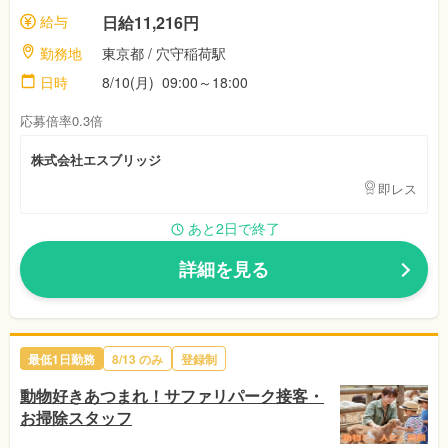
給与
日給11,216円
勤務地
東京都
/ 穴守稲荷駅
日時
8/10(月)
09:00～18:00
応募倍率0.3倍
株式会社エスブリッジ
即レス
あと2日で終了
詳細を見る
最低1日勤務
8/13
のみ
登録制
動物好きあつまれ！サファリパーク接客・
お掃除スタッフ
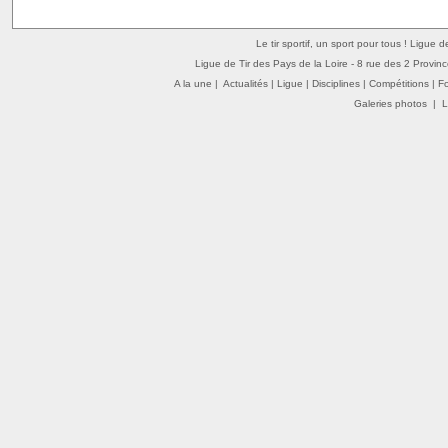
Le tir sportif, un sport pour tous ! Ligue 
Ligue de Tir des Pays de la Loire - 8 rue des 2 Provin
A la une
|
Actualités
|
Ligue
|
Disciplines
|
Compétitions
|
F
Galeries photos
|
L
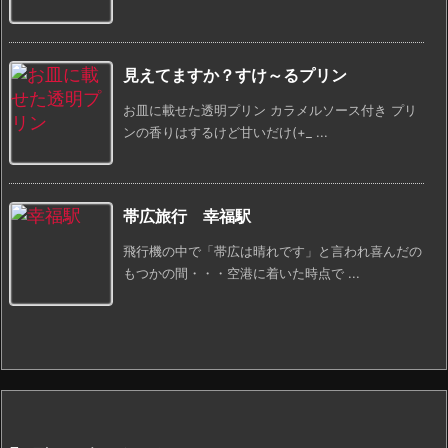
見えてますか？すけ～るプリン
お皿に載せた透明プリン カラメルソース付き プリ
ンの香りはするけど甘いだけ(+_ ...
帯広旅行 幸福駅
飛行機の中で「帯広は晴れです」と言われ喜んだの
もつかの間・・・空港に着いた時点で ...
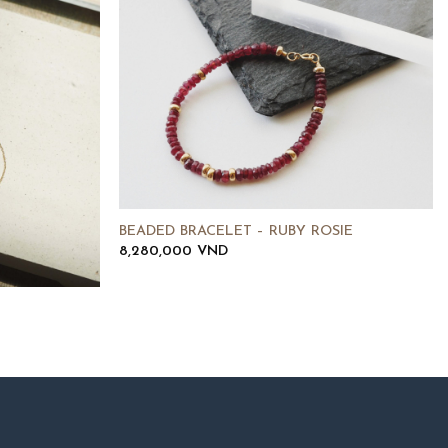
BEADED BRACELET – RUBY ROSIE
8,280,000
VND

::::::::

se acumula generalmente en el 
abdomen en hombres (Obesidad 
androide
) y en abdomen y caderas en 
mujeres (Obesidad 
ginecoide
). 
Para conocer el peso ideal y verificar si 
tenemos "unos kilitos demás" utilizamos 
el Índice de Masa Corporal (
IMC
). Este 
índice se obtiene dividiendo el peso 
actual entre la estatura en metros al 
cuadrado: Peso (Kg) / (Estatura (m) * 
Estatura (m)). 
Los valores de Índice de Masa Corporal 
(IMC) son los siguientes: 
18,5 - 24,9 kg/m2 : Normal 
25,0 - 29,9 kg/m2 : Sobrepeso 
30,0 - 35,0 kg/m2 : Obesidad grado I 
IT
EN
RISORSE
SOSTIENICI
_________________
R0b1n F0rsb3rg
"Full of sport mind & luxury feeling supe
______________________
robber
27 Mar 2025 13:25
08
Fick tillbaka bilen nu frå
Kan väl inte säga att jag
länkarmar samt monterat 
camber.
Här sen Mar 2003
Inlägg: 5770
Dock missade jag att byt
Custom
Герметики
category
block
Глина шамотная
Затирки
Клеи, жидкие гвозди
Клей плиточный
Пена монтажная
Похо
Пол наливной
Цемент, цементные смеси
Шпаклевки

::::::::

For the word "abdomen", work out how many lines of the entries contain it, and state the number alone.

2